La libertad de expresión no se limita a la gestualidad obscena de Aznar o de John Cobra. Ampara también la escenificación de ideas odiosas para un colectivo, ya sean las caricaturas de Mahoma o el abucheo a los Reyes en la final de Copa de baloncesto. La sentencia del Tribunal Supremo, que rechazaba las injurias de Batasuna al jefe del Estado en su visita a Guernica en 1981, se remontaba a los césares romanos para reclamar los efectos salutíferos de la crítica al poder, por descarnada o caprichosa que parezca.

Para cualquiera que no sea el árbitro de la contienda, tiene mérito recibir la atención insultante de los asistentes a un encuentro deportivo. A los monárquicos enardecidos no debe preocuparles que el Rey suscite animadversión, sino que provoque indiferencia. Los menores de treinta años –edad predominante entre los autores de la pitada– ni siquiera tienen interés en pronunciarse sobre monarquía y república, que consideran igualmente trasnochadas aunque Letizia tiene su aquél. Con la mitad de este colectivo fuera del mercado laboral, no peligra tanto la corona como el entramado incapaz de enderezar esa situación. Al valorar la entrada del jefe de Estado en política para decretar que el Gobierno está desnudo, se escamotea la hipótesis de que lo haya hecho en defensa propia.

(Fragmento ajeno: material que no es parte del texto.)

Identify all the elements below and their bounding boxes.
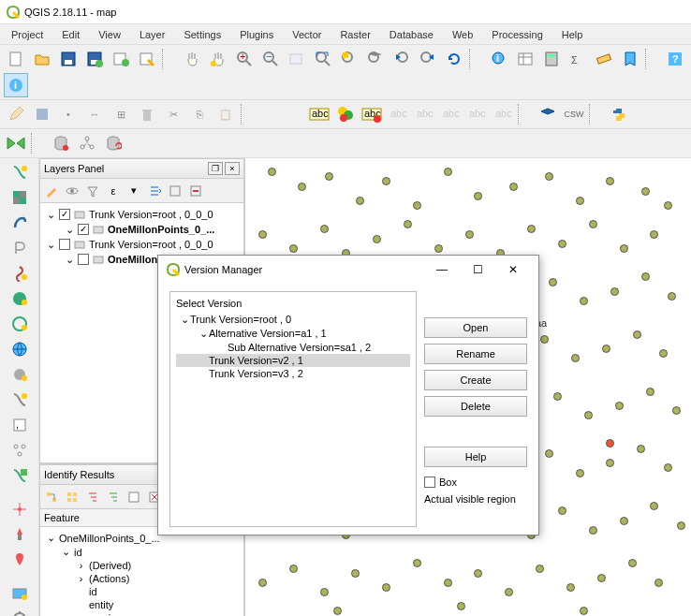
save-as-icon[interactable] [82, 47, 107, 71]
add-vector-icon[interactable] [7, 160, 32, 184]
processing-icon[interactable] [7, 607, 32, 616]
open-button[interactable]: Open [424, 317, 527, 338]
zoom-in-icon[interactable]: + [232, 47, 257, 71]
remove-icon[interactable] [186, 182, 205, 200]
menu-view[interactable]: View [91, 27, 128, 42]
version-item[interactable]: ⌄Alternative Version=a1 , 1 [176, 327, 410, 341]
layer-checkbox[interactable] [78, 224, 89, 235]
layer-item[interactable]: ⌄Trunk Version=root , 0_0_0 [42, 207, 242, 222]
dialog-min-icon[interactable]: ― [424, 258, 460, 281]
group-icon[interactable] [166, 182, 184, 200]
identify-tree[interactable]: ⌄OneMillonPoints_0_...⌄id›(Derived)›(Act… [39, 527, 244, 616]
virtual-layer-icon[interactable] [7, 581, 32, 606]
stats-icon[interactable]: Σ [566, 47, 590, 71]
copy-icon[interactable]: ⎘ [187, 102, 212, 126]
measure-icon[interactable] [592, 47, 616, 71]
edit-save-icon[interactable] [30, 102, 54, 126]
label-move-icon[interactable]: abc [438, 102, 463, 126]
bookmarks-icon[interactable] [618, 47, 642, 71]
panel-float-icon[interactable]: ❐ [208, 162, 223, 175]
layer-checkbox[interactable] [59, 209, 70, 220]
id-collapse-icon[interactable] [104, 488, 123, 506]
expand-icon[interactable]: ▾ [125, 182, 143, 200]
zoom-native-icon[interactable] [285, 47, 309, 71]
add-spatialite-icon[interactable] [7, 236, 32, 260]
layer-checkbox[interactable] [78, 254, 89, 265]
attributes-icon[interactable] [513, 47, 537, 71]
new-shapefile-icon[interactable] [7, 463, 32, 488]
new-composer-icon[interactable] [109, 47, 133, 71]
add-oracle-icon[interactable] [7, 312, 32, 336]
node-tool-icon[interactable]: ⊞ [109, 102, 133, 126]
layer-item[interactable]: ⌄OneMillonPoints_0_... [42, 222, 242, 237]
menu-project[interactable]: Project [4, 27, 51, 42]
edit-pencil-icon[interactable] [4, 102, 28, 126]
label-rules-icon[interactable] [333, 102, 358, 126]
zoom-next-icon[interactable] [416, 47, 440, 71]
label-rotate-icon[interactable]: abc [464, 102, 489, 126]
db-icon[interactable] [49, 131, 73, 155]
id-table-icon[interactable] [63, 488, 81, 506]
expression-icon[interactable]: ε [104, 182, 123, 200]
move-feature-icon[interactable]: ↔ [82, 102, 107, 126]
field-calc-icon[interactable] [539, 47, 564, 71]
save-icon[interactable] [56, 47, 81, 71]
add-mssql-icon[interactable] [7, 261, 32, 286]
composer-manager-icon[interactable] [135, 47, 159, 71]
add-wms-icon[interactable] [7, 337, 32, 361]
identify-row[interactable]: entity [42, 598, 242, 611]
dialog-close-icon[interactable]: ✕ [495, 258, 531, 281]
label-pin-icon[interactable]: abc [386, 102, 410, 126]
menu-raster[interactable]: Raster [332, 27, 377, 42]
csw-icon[interactable]: CSW [562, 102, 586, 126]
menu-vector[interactable]: Vector [285, 27, 329, 42]
dialog-max-icon[interactable]: ☐ [460, 258, 495, 281]
metasearch-icon[interactable] [536, 102, 560, 126]
menu-edit[interactable]: Edit [54, 27, 87, 42]
identify-row[interactable]: version [42, 611, 242, 616]
pan-selection-icon[interactable] [206, 47, 230, 71]
add-csv-icon[interactable]: , [7, 413, 32, 437]
label-highlight-icon[interactable]: abc [360, 102, 384, 126]
id-expand-icon[interactable] [83, 488, 102, 506]
paste-icon[interactable]: 📋 [213, 102, 238, 126]
identify-row[interactable]: ›(Actions) [42, 572, 242, 585]
pan-icon[interactable] [180, 47, 204, 71]
menu-settings[interactable]: Settings [176, 27, 228, 42]
help-button[interactable]: Help [424, 447, 527, 467]
zoom-selection-icon[interactable] [337, 47, 361, 71]
zoom-layer-icon[interactable] [363, 47, 388, 71]
menu-layer[interactable]: Layer [132, 27, 173, 42]
collapse-icon[interactable] [145, 182, 164, 200]
identify-row[interactable]: ›(Derived) [42, 559, 242, 572]
refresh-icon[interactable] [442, 47, 466, 71]
label-change-icon[interactable]: abc [491, 102, 515, 126]
menu-help[interactable]: Help [554, 27, 591, 42]
pin-icon[interactable] [7, 548, 32, 572]
filter-eye-icon[interactable] [63, 182, 81, 200]
identify-row[interactable]: ⌄id [42, 545, 242, 559]
menu-database[interactable]: Database [382, 27, 441, 42]
add-wcs-icon[interactable] [7, 362, 32, 387]
menu-web[interactable]: Web [445, 27, 480, 42]
cut-icon[interactable]: ✂ [161, 102, 185, 126]
menu-plugins[interactable]: Plugins [232, 27, 281, 42]
rename-button[interactable]: Rename [424, 344, 527, 364]
panel-close-icon[interactable]: × [225, 162, 240, 175]
id-form-icon[interactable] [125, 488, 143, 506]
gps-icon[interactable] [7, 522, 32, 547]
node-circles-icon[interactable] [7, 438, 32, 462]
add-postgis-icon[interactable] [7, 211, 32, 235]
version-tree[interactable]: ⌄Trunk Version=root , 0⌄Alternative Vers… [176, 313, 410, 380]
identify-row[interactable]: id [42, 585, 242, 598]
box-checkbox[interactable] [424, 477, 435, 488]
delete-icon[interactable] [135, 102, 159, 126]
add-db2-icon[interactable] [7, 286, 32, 311]
label-abc-icon[interactable]: abc [307, 102, 331, 126]
add-feature-icon[interactable]: • [56, 102, 81, 126]
create-button[interactable]: Create [424, 370, 527, 390]
zoom-full-icon[interactable] [311, 47, 335, 71]
bowtie-icon[interactable] [4, 131, 28, 155]
dialog-titlebar[interactable]: Version Manager ― ☐ ✕ [158, 256, 538, 284]
style-icon[interactable] [42, 182, 61, 200]
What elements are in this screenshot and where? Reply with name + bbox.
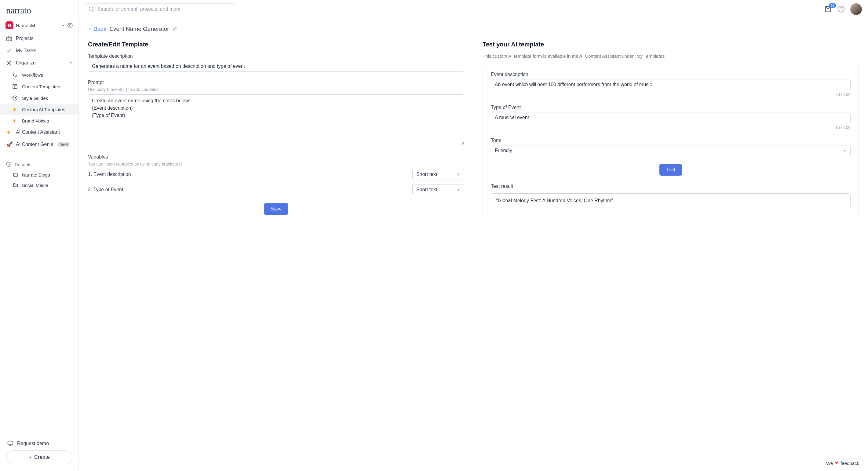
chevron-left-icon	[88, 27, 92, 31]
svg-point-4	[16, 75, 17, 77]
event-description-label: Event description	[491, 72, 850, 77]
avatar[interactable]	[850, 3, 862, 15]
test-result-label: Test result	[491, 184, 850, 189]
type-of-event-label: Type of Event	[491, 105, 850, 110]
prompt-textarea[interactable]	[88, 94, 464, 145]
divider	[0, 156, 79, 156]
template-description-input[interactable]	[88, 61, 464, 72]
spark-icon	[6, 129, 12, 135]
page-header: Back Event Name Generator	[88, 26, 859, 32]
clock-icon	[6, 162, 11, 167]
request-demo-link[interactable]: Request demo	[6, 437, 72, 450]
sidebar-item-label: Workflows	[22, 72, 43, 77]
sidebar-item-label: AI Content Assistant	[16, 129, 60, 135]
variable-row: 1. Event description Short text ▼	[88, 169, 464, 180]
sidebar: narrato N NarratoM... Projects	[0, 0, 79, 471]
variable-type-select[interactable]: Short text ▼	[412, 169, 464, 180]
type-of-event-input[interactable]	[491, 112, 850, 123]
workspace-name: NarratoM...	[16, 23, 58, 28]
variables-label: Variables	[88, 154, 464, 160]
gear-icon[interactable]	[67, 23, 73, 28]
sidebar-item-label: Brand Voices	[22, 118, 49, 123]
variable-label: 1. Event description	[88, 172, 405, 177]
brand-name: narrato	[6, 5, 31, 15]
page-title: Event Name Generator	[109, 26, 169, 32]
create-edit-panel: Create/Edit Template Template descriptio…	[88, 41, 464, 216]
recent-item-social-media[interactable]: Social Media	[0, 180, 79, 190]
variable-label: 2. Type of Event	[88, 187, 405, 192]
mail-button[interactable]: 59	[824, 5, 832, 13]
spark-icon	[12, 119, 18, 123]
request-demo-label: Request demo	[17, 441, 49, 446]
test-subtext: This custom AI template form is availabl…	[483, 54, 859, 59]
svg-point-0	[70, 25, 71, 26]
recent-item-narrato-blogs[interactable]: Narrato Blogs	[0, 169, 79, 180]
sidebar-item-custom-ai-templates[interactable]: Custom AI Templates	[0, 104, 79, 115]
svg-point-8	[13, 96, 18, 100]
svg-point-9	[14, 97, 14, 98]
template-icon	[12, 84, 18, 89]
event-description-input[interactable]	[491, 79, 850, 90]
sidebar-item-label: Organize	[16, 60, 36, 66]
sidebar-item-label: Content Templates	[22, 84, 60, 89]
template-description-label: Template description	[88, 54, 464, 59]
workflow-icon	[12, 72, 18, 77]
tone-label: Tone	[491, 138, 850, 143]
test-button[interactable]: Test	[659, 164, 682, 176]
recents-heading: Recents	[0, 159, 79, 169]
variable-row: 2. Type of Event Short text ▼	[88, 184, 464, 195]
recent-item-label: Narrato Blogs	[22, 172, 50, 178]
sidebar-item-projects[interactable]: Projects	[0, 32, 79, 44]
folder-icon	[13, 182, 18, 188]
svg-point-11	[16, 98, 16, 99]
chevron-down-icon: ▼	[457, 172, 460, 177]
sidebar-item-brand-voices[interactable]: Brand Voices	[0, 115, 79, 126]
sidebar-item-label: Style Guides	[22, 96, 48, 101]
recent-item-label: Social Media	[22, 183, 48, 188]
svg-rect-13	[8, 441, 13, 445]
spark-icon	[12, 107, 18, 112]
search-input[interactable]	[97, 6, 232, 12]
triangle-down-icon: ▼	[69, 61, 72, 65]
topbar: 59	[79, 0, 868, 18]
new-badge: New!	[57, 142, 70, 147]
create-edit-heading: Create/Edit Template	[88, 41, 464, 48]
sidebar-item-workflows[interactable]: Workflows	[0, 69, 79, 81]
svg-point-3	[13, 73, 14, 74]
svg-line-17	[93, 10, 94, 11]
search-box[interactable]	[84, 3, 237, 15]
mail-badge: 59	[829, 3, 836, 8]
gear-icon	[6, 60, 12, 66]
help-icon[interactable]	[837, 5, 845, 13]
sidebar-item-style-guides[interactable]: Style Guides	[0, 92, 79, 104]
variable-type-select[interactable]: Short text ▼	[412, 184, 464, 195]
create-button[interactable]: + Create	[6, 450, 72, 464]
chevron-down-icon: ▼	[457, 188, 460, 192]
sidebar-item-organize[interactable]: Organize ▼	[0, 57, 79, 69]
sidebar-item-content-templates[interactable]: Content Templates	[0, 81, 79, 92]
sidebar-item-ai-content-genie[interactable]: 🚀 AI Content Genie New!	[0, 138, 79, 151]
sidebar-item-label: Projects	[16, 36, 34, 41]
svg-point-10	[16, 97, 16, 98]
edit-icon[interactable]	[172, 26, 178, 32]
sidebar-item-my-tasks[interactable]: My Tasks	[0, 44, 79, 57]
chevron-down-icon[interactable]	[61, 23, 65, 28]
plus-icon: +	[29, 454, 32, 460]
folder-icon	[13, 172, 18, 178]
create-button-label: Create	[34, 454, 50, 460]
check-icon	[6, 48, 12, 54]
back-label: Back	[93, 26, 106, 32]
feedback-button[interactable]: We ❤ feedback	[822, 458, 864, 468]
sidebar-item-label: Custom AI Templates	[22, 107, 65, 112]
tone-select[interactable]: Friendly ▼	[491, 145, 850, 156]
workspace-switcher[interactable]: N NarratoM...	[0, 18, 79, 32]
feedback-we: We	[826, 461, 833, 466]
chevron-down-icon: ▼	[843, 149, 847, 153]
test-panel-column: Test your AI template This custom AI tem…	[483, 41, 859, 216]
select-value: Short text	[416, 172, 437, 177]
save-button[interactable]: Save	[264, 203, 288, 215]
sidebar-item-ai-content-assistant[interactable]: AI Content Assistant	[0, 126, 79, 138]
rocket-icon: 🚀	[6, 141, 12, 148]
search-icon	[88, 6, 94, 12]
back-link[interactable]: Back	[88, 26, 106, 32]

En la patria jacobina, a Sarkozy también le abuchean La Marsellesa en París. En Estados Unidos, el enemigo no es Obama sino Washington. Por ello, polarizar los pitidos regios en un arrebato nacionalista resulta sedante pero simplificador. Ante los signos que emite la actualidad –la gripe A, una pitada regia–, la hipérbole resulta tan arriesgada como el soslayo. Los insultos en el pabellón no sólo apuntan al Rey, pueden reflejar el estallido contra un trabajador banquero que se jubila con 14 mil millones de pesetas de pensión, mientras el gobernador del Banco de España acusa a los trabajadores no banqueros de falta de productividad. Como de costumbre en la historia mundial, se utiliza a los Reyes porque encarnan un síntoma muy gráfico.